Es geht um mehr als Punkte und Tore

Um die Regeln auf dem Fußballplatz zu umreißen, reicht die Phrase „der Ball ist rund...“. Die Führung eines Profiklubs ist ungleich komplexer. Dr. Thomas Hahn promovierte zu dem Thema.


Edler Lederschuh auf Fußball
Volle Kontrolle über das Spielgeschehen, auch auf der Führungsebene (Foto: Thinkstock, iStock, trendobjects)
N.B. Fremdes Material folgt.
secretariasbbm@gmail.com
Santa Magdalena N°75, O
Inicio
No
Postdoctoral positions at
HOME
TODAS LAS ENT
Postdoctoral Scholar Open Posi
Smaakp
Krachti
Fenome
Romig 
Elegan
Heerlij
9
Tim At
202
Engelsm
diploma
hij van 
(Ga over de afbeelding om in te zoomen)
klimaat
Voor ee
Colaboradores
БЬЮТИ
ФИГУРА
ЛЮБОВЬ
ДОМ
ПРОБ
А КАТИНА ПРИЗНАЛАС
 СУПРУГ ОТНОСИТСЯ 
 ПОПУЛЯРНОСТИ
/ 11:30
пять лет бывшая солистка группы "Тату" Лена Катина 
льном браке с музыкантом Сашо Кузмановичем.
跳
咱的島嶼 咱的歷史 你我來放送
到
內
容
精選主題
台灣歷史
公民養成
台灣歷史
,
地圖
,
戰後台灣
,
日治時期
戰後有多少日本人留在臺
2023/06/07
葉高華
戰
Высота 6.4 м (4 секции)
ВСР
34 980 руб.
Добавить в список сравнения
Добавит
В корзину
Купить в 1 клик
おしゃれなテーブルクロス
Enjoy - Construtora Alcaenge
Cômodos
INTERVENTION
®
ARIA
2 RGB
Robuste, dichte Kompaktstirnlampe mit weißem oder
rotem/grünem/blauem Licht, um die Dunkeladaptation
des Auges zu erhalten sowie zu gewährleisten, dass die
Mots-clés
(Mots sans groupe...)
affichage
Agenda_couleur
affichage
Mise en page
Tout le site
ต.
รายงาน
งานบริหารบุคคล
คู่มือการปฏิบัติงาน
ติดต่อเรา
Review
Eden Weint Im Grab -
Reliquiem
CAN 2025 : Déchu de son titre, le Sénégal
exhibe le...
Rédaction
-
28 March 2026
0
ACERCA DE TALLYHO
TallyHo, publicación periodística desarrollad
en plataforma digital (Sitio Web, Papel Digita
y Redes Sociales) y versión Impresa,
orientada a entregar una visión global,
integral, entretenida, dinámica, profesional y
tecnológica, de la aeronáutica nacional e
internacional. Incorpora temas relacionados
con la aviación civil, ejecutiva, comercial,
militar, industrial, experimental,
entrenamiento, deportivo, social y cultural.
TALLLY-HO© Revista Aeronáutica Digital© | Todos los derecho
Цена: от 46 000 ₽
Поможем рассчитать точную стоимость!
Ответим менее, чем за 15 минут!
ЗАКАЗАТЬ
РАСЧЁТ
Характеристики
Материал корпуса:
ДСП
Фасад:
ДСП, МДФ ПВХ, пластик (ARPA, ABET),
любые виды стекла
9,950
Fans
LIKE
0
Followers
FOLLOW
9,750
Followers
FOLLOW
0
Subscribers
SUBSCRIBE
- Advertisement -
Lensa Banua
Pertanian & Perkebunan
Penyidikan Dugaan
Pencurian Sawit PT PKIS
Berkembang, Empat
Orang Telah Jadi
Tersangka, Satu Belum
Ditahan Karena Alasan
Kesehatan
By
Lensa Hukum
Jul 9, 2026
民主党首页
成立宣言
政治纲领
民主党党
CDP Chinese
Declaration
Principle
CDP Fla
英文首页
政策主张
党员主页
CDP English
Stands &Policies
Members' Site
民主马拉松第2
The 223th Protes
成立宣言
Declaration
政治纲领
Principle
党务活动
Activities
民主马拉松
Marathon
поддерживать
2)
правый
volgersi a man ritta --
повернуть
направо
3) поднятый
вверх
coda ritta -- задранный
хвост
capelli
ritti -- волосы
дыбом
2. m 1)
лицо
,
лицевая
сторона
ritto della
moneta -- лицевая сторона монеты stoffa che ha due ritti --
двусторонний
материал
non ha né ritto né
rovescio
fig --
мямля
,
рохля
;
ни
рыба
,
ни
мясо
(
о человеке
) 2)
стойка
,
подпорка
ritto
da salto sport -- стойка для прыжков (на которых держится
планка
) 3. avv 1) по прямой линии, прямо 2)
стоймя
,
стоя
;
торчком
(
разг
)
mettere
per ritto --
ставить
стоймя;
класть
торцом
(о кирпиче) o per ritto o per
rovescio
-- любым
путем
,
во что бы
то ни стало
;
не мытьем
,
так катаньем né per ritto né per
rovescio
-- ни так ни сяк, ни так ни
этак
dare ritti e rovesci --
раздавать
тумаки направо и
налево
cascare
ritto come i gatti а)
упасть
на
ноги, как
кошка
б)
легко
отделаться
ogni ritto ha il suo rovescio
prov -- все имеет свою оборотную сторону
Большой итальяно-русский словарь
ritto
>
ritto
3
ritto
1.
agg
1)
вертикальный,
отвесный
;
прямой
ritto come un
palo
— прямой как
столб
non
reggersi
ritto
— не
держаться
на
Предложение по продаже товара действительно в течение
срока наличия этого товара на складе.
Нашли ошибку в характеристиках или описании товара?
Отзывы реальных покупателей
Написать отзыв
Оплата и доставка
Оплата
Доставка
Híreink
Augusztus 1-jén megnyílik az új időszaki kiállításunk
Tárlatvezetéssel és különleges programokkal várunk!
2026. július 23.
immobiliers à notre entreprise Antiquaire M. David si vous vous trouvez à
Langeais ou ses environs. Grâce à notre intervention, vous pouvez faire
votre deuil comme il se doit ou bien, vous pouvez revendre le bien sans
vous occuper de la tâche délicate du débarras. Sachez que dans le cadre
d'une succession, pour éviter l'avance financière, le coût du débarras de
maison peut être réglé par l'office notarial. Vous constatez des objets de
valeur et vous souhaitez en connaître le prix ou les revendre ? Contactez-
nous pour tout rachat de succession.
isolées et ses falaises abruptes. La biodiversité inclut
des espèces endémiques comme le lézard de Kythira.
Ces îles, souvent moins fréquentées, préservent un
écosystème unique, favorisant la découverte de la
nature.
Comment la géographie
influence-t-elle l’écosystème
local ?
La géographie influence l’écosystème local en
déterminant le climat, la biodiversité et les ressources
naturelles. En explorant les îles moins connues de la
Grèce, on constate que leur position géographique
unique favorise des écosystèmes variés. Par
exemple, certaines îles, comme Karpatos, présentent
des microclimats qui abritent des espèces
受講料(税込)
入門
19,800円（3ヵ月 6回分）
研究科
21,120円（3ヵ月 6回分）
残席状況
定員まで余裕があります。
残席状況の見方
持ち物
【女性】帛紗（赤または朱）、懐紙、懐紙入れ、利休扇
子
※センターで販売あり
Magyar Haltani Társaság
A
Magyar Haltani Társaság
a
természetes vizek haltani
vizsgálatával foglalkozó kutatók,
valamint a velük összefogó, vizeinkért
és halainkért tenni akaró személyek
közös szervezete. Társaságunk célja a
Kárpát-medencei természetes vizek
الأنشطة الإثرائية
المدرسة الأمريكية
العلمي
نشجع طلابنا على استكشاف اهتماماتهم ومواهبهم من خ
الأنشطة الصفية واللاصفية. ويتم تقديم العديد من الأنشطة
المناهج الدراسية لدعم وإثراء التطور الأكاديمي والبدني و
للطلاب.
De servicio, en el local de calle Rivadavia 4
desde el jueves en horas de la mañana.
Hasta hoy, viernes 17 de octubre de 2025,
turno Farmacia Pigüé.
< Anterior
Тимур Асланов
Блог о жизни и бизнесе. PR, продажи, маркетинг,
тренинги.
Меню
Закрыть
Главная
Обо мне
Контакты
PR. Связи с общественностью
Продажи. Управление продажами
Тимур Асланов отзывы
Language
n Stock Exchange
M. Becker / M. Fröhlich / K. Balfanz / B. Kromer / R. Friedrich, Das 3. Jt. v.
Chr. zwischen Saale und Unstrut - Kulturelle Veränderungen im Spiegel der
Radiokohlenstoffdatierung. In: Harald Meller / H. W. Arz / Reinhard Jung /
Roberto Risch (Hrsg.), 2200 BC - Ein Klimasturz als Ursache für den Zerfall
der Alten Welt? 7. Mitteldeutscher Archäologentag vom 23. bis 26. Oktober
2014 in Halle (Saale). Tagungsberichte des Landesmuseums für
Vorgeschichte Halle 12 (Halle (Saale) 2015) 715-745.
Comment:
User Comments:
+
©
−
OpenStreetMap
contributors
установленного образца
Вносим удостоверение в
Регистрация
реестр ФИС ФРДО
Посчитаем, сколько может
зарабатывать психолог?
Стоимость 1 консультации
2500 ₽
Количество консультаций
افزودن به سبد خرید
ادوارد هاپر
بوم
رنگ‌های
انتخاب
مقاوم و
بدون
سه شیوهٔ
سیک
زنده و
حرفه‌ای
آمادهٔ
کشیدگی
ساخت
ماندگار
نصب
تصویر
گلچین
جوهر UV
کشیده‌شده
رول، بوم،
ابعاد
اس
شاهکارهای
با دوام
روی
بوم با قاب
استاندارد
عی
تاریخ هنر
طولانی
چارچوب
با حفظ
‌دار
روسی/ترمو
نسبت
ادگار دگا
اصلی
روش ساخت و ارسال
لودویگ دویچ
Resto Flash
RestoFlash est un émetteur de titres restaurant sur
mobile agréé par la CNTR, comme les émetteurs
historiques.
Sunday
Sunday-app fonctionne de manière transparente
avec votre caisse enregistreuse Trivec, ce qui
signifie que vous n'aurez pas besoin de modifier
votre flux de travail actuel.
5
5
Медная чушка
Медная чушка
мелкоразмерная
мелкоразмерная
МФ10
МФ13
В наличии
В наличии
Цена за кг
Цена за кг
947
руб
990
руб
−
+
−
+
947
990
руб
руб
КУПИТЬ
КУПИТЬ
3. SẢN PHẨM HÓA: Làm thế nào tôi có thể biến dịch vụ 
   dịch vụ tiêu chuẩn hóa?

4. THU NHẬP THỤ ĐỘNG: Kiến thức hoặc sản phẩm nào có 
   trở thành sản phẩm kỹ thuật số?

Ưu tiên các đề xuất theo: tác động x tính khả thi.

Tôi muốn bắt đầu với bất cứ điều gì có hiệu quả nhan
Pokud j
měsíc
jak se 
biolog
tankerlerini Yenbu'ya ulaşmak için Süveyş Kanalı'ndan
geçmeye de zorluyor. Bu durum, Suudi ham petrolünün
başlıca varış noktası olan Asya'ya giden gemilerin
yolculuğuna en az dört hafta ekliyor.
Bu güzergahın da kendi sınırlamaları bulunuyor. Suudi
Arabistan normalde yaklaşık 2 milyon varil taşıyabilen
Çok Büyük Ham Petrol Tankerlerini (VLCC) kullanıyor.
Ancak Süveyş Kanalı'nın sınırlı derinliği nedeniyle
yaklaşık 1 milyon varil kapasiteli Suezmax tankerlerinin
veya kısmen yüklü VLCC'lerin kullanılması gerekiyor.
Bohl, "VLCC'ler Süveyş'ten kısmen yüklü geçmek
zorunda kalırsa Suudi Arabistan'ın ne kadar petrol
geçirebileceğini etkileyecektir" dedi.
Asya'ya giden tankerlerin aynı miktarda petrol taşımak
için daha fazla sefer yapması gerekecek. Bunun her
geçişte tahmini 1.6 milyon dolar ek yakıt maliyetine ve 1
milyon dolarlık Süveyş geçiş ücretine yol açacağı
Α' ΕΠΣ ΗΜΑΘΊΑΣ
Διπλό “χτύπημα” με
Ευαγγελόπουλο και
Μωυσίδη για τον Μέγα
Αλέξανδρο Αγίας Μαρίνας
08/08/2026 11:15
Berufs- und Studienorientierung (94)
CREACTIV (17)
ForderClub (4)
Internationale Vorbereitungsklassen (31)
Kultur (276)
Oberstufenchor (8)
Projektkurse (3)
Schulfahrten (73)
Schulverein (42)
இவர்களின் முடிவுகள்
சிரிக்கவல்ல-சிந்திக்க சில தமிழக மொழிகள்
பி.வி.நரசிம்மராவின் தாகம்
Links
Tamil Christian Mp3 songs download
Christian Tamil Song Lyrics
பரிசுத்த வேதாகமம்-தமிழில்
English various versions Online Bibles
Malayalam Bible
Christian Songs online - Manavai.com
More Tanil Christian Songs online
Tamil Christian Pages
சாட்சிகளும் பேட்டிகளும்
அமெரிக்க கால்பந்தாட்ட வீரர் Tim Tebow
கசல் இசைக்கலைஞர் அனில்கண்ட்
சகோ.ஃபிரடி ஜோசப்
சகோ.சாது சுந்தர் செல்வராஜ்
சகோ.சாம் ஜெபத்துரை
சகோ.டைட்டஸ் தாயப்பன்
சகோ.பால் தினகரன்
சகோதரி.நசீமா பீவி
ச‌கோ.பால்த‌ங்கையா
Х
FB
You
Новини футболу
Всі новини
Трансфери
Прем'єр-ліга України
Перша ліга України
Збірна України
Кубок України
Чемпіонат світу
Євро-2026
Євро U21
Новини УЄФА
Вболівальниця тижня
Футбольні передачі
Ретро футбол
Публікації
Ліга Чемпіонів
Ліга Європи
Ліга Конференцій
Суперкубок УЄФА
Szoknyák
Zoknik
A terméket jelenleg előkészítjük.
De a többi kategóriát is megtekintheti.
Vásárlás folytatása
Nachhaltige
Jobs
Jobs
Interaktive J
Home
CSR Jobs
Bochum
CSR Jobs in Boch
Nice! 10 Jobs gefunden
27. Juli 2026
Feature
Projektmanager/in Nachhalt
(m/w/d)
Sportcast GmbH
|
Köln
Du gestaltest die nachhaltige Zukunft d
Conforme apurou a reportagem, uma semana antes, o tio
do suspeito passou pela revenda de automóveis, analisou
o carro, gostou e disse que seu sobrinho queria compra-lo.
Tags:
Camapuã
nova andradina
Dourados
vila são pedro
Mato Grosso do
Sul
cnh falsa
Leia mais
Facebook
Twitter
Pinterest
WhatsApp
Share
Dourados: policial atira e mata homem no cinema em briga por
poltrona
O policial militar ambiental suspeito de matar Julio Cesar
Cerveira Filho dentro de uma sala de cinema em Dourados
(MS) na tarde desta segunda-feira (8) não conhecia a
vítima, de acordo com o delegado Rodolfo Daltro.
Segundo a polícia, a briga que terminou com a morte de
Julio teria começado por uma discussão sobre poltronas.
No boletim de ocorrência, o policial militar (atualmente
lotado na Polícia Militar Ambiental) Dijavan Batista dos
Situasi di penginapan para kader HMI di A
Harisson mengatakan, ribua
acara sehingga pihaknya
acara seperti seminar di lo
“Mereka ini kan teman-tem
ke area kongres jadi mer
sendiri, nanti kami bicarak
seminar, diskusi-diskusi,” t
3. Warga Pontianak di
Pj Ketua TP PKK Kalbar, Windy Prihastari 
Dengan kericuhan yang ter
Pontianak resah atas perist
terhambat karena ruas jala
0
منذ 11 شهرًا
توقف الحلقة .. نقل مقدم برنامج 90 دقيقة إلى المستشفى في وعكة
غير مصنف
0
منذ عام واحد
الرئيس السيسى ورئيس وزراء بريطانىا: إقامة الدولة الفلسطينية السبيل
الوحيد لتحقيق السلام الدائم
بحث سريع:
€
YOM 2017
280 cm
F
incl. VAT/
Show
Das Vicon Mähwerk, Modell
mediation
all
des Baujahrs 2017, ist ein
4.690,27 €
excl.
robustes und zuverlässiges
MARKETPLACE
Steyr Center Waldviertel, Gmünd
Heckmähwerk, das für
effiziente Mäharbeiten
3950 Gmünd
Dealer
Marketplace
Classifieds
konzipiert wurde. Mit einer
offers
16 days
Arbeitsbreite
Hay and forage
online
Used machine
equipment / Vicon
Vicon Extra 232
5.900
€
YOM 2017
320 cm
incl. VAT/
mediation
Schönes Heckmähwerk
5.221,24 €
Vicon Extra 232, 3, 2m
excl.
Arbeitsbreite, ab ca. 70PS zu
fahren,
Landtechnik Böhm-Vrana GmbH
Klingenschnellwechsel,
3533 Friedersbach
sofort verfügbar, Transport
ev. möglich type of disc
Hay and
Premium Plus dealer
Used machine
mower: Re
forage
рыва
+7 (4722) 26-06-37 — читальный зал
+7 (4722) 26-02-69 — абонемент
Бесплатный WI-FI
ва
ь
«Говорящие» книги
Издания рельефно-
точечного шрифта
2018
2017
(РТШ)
Ein Volltreffer für Thomas Hahn: Mit seiner Dissertation „Corporate Governance in Profifußballunternehmen: Eine konflikttheoretische Analyse aus Sicht des Controllings” promovierte der Diplom-Kaufmann an der FernUniversität in Hagen zum Dr. rer. pol. Bereits seit 2009 ist Thomas Hahn als Wissenschaftlicher Mitarbeiter am Lehrstuhl für Betriebswirtschaftslehre, insbes. Unternehmensrechnung und Controlling (Prof. Dr. Jörn Littkemann) tätig.

„Bei ‚Corporate Governance‘ geht es um die Wahrung von Qualität und Rechtmäßigkeit der Unternehmensführung und um deren Kontrolle. Zahlreiche Unternehmensschieflagen und -skandale haben Defizite in deren Führungs- und Aufsichtsratspraxis offengelegt. Angestoßen wurde das Thema, weil Fußballklubs mit herkömmlichen Wirtschaftsunternehmen immer besser vergleichbar werden. Daher sehen sich Bundesliga-Klubs ebenso wie Unternehmen mit Fragestellungen zur eigenen Unternehmensführung konfrontiert“, erläutert Dr. Thomas Hahn. Seine Arbeit analysiert das konstruktive Zusammenwirken von Management und Kontrollgremien in deutschen Profifußballunternehmen. Den Forscher interessiert vor allem der Umgang mit Konflikten zwischen Gruppen, die Ansprüche an einen Verein stellen. Zu diesen sogenannten Anspruchsgruppen (oder Stakeholdern) zählen zum Beispiel Großsponsoren und Anteilseigner, aber auch Angestellte, Vereinsmitglieder oder die Öffentliche Hand. Methodisch hat Hahn die Perspektive des Controllings eingenommen, das dem Management helfen soll, fundierte Entscheidungen zu treffen.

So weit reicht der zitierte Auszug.